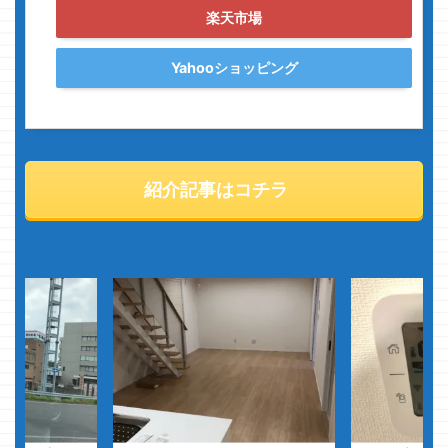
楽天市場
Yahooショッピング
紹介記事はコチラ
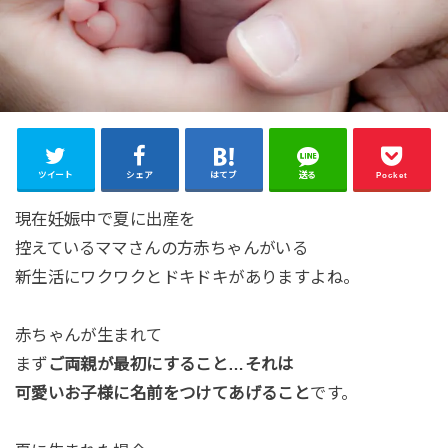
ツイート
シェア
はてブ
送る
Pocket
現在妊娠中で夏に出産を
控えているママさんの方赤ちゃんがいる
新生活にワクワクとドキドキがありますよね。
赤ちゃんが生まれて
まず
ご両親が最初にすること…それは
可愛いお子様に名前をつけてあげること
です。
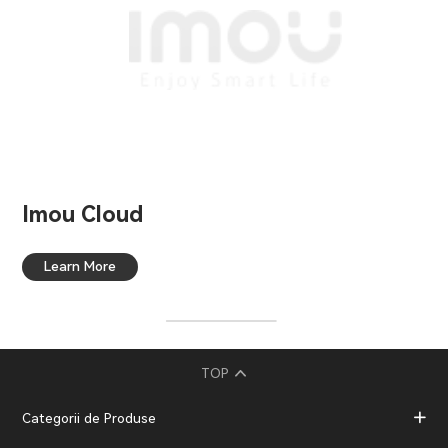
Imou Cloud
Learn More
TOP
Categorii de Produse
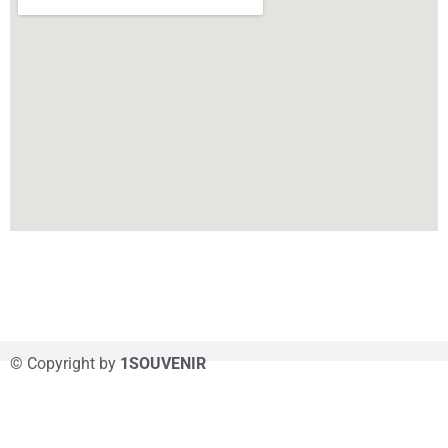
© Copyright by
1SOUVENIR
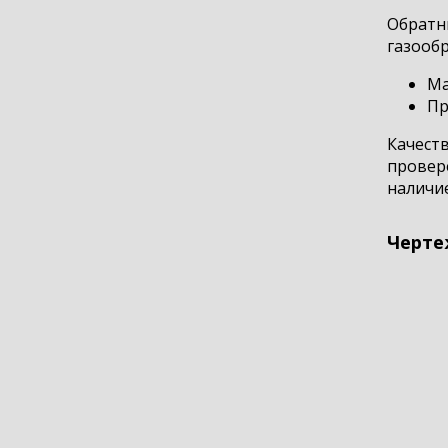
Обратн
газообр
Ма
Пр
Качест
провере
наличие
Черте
────
EXERCISE GOAL → Without the pictures, retype the whole of the material above exactly.

ANSWER AREA →
楽天市場
Yahooショッピング
紹介記事はコチラ
ツイート
シェア
はてブ
送る
Pocket
現在妊娠中で夏に出産を
控えているママさんの方赤ちゃんがいる
新生活にワクワクとドキドキがありますよね。
赤ちゃんが生まれて
まず
ご両親が最初にすること…それは
可愛いお子様に名前をつけてあげること
です。
Imou Cloud
Learn More
TOP
Categorii de Produse
© Copyright by
1SOUVENIR
Обратн
газообр
Ма
Пр
Качест
провере
наличие
Черте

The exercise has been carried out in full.